It's a strange one. I have been experimenting a little.
I was working with a single large [composite] document (176MB) that
showed the problem. So I took a subset of files containing the search
terms and created a smaller composite (8MB).
The small composite works correctly, as far as I can tell. So instead of
a large composite I shredded the all the individual files used to create
the large composite to see if it makes any difference. It doesn't. The
problem persists.
When working with the small composite I noticed too that the query
produces more [correct] results than when working with the large
composite. I noticed too that the large composite returns incorrect results.
For example, when searching for the phrase 'drug treatment', querying
the large composite document returned hits containing 'drug' AND
'treatment' and only one hit containing the sought phrase. Searching the
small composite returned 20 correct results for the sought phrase. (To
clarify: the large and small composites contain the same documents.)
I don't know if it's related, but I installed MonetDB4/XQuery on an
Ubuntu box and I cannot shred the large composite into the database
owing to a parsing error. This error, clearly, is not occurring under
Windows. I will try shredding the small composite on the Linux box.
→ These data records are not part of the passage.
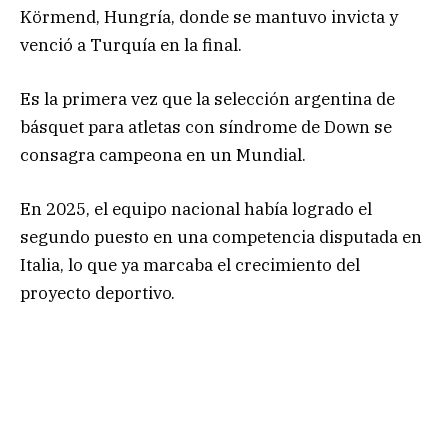
Körmend, Hungría, donde se mantuvo invicta y
venció a Turquía en la final.
Es la primera vez que la selección argentina de
básquet para atletas con síndrome de Down se
consagra campeona en un Mundial.
En 2025, el equipo nacional había logrado el
segundo puesto en una competencia disputada en
Italia, lo que ya marcaba el crecimiento del
proyecto deportivo.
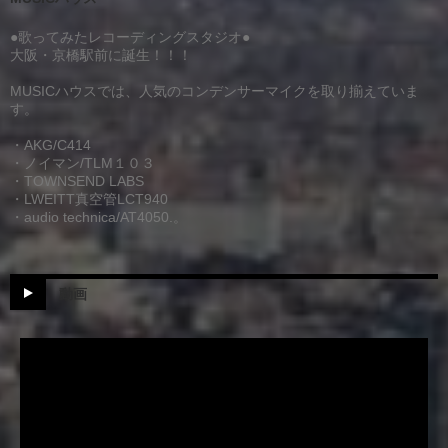
●歌ってみたレコーディングスタジオ●
大阪・京橋駅前に誕生！！！
MUSICハウスでは、人気のコンデンサーマイクを取り揃えていま
す。
・AKG/C414
・ノイマン/TLM１０３
・TOWNSEND LABS
・LWEITT真空管LCT940
・audio technica/AT4050.。
動画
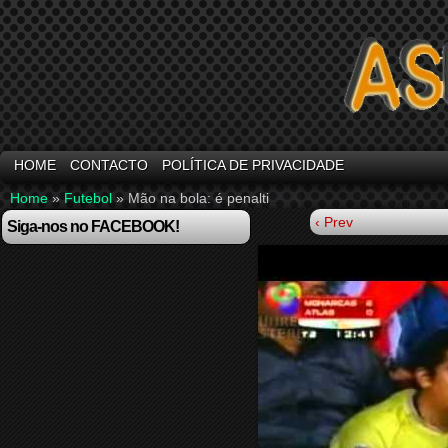
HOME
CONTACTO
POLÍTICA DE PRIVACIDADE
Home
»
Futebol
»
Mão na bola: é penalti
‹ Prev
Siga-nos no FACEBOOK!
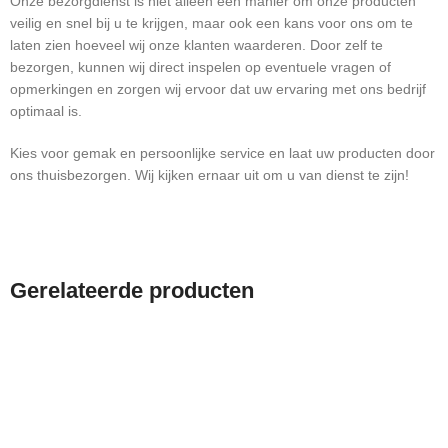
Onze bezorgdienst is niet alleen een manier om onze producten
veilig en snel bij u te krijgen, maar ook een kans voor ons om te
laten zien hoeveel wij onze klanten waarderen. Door zelf te
bezorgen, kunnen wij direct inspelen op eventuele vragen of
opmerkingen en zorgen wij ervoor dat uw ervaring met ons bedrijf
optimaal is.
Kies voor gemak en persoonlijke service en laat uw producten door
ons thuisbezorgen. Wij kijken ernaar uit om u van dienst te zijn!
Gerelateerde producten
-18%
(Incidentally, if files are added to the database in bulk using UNC
pathnames, e.g., <doc path="\\nas\public\export\" name="myfile.xml"/>
the files are shredded into the db but tijah:create-ft-index()
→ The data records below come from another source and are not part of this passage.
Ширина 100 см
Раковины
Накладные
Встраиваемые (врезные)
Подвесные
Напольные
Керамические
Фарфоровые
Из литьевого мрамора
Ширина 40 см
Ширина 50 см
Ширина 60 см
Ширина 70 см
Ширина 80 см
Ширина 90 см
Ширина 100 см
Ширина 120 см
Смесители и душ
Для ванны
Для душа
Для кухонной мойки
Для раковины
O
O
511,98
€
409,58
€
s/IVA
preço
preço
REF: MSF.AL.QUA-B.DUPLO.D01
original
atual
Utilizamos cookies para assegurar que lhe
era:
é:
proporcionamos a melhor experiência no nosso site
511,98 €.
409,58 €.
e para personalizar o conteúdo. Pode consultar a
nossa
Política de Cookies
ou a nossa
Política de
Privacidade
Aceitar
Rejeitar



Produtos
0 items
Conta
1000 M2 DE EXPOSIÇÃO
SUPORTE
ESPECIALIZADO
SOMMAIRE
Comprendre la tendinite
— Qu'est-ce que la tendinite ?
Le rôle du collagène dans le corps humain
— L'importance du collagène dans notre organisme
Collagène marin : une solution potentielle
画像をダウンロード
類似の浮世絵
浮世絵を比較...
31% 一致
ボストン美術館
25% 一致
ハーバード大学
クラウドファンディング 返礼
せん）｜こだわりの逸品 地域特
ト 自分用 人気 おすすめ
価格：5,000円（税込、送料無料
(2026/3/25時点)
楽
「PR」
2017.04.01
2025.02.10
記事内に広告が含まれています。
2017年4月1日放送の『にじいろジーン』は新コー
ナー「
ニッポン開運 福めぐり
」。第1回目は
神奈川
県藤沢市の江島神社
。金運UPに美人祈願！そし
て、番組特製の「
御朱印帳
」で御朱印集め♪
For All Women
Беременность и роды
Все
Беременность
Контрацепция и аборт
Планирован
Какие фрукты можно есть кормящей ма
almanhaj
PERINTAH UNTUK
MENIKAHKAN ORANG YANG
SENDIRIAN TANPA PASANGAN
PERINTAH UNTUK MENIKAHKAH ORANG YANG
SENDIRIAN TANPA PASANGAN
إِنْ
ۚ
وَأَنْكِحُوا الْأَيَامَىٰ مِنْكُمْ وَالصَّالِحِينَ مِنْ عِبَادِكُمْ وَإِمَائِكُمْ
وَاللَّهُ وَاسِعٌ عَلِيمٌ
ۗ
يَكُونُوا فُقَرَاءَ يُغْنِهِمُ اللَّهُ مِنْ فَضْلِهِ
thereafter fails with a shred error because of the pathname. I guess
it's expecting Unix style pathnames. Although I question why the tijah
indexer cares about the pathname since the documents are in the db. I
will add this to the bug list.)
-- Roy
Henning Rode wrote:
sounds clearly like a bug. could you send me a short example document
that i can index and experiment with to find the bug?
-henning
Roy Walter wrote:
The following query:
tijah:queryall("//p[about(., 'drug treatment')]")
returns a number of results from my sample document. Some of these
results contain the phrase "drug misuse". The following query:
tijah:queryall("//p[about(., 'drug misuse')]")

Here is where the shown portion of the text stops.